陰極のパスコンに、大容量のコンデンサーを使われる方を見受けますが、そのコンデンサーがチャージアップするまで、バイアスがゼロな事を、肝に銘じるべきです。少なくとも人様に渡してお金を取るアンプに使用するべきでは有りません。

此処には10μを3個使っていますが、これでも大きすぎるくらいです。100μなんてとんでもない。

(今回は僕用なんですけどね。笑)

R2,4は24Ω。R3は50Ω(こうするとハムバランスが取り易い。)R5は880Ωですが、この辺は出来上がってから要調整です。
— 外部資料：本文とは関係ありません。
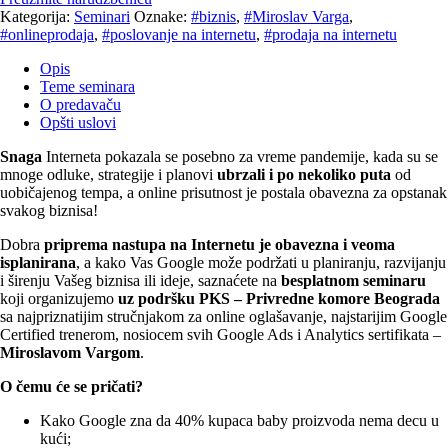
Kategorija:
Seminari
Oznake:
#biznis
,
#Miroslav Varga
,
#onlineprodaja
,
#poslovanje na internetu
,
#prodaja na internetu
Opis
Teme seminara
O predavaču
Opšti uslovi
Snaga
Interneta pokazala se posebno za vreme pandemije, kada su se
mnoge odluke, strategije i planovi
ubrzali i po nekoliko puta
od
uobičajenog tempa, a online prisutnost je postala obavezna za opstanak
svakog biznisa!
Dobra
priprema nastupa na Internetu je obavezna i veoma
isplanirana
, a kako Vas Google može podržati u planiranju, razvijanju
i širenju Vašeg biznisa ili ideje, saznaćete na
besplatnom seminaru
koji organizujemo
uz podršku PKS – Privredne komore Beograda
sa najpriznatijim stručnjakom za online oglašavanje, najstarijim Google
Certified trenerom, nosiocem svih Google Ads i Analytics sertifikata –
Miroslavom Vargom
.
O čemu će se pričati?
Kako Google zna da 40% kupaca baby proizvoda nema decu u
kući;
色々な雑誌で、出力管の試聴記成る物が書いて有りますが、僕はあれは、其処でそのアンプで使った場合の試聴で、条件が変ったら、丸っきり当てに成らないと思っています。つまり使ってみなければ分らない。今回採用したアウトプットトランスは、其処のメーカーに使える仕様の物が二種類有りました。使わなければ解らないので、二種類共手に入れています。これも最初の条件(組んで直ぐ)での結論は、避けなければなりません。じっくりと半年ぐらいは付き合わないと僕には判りません。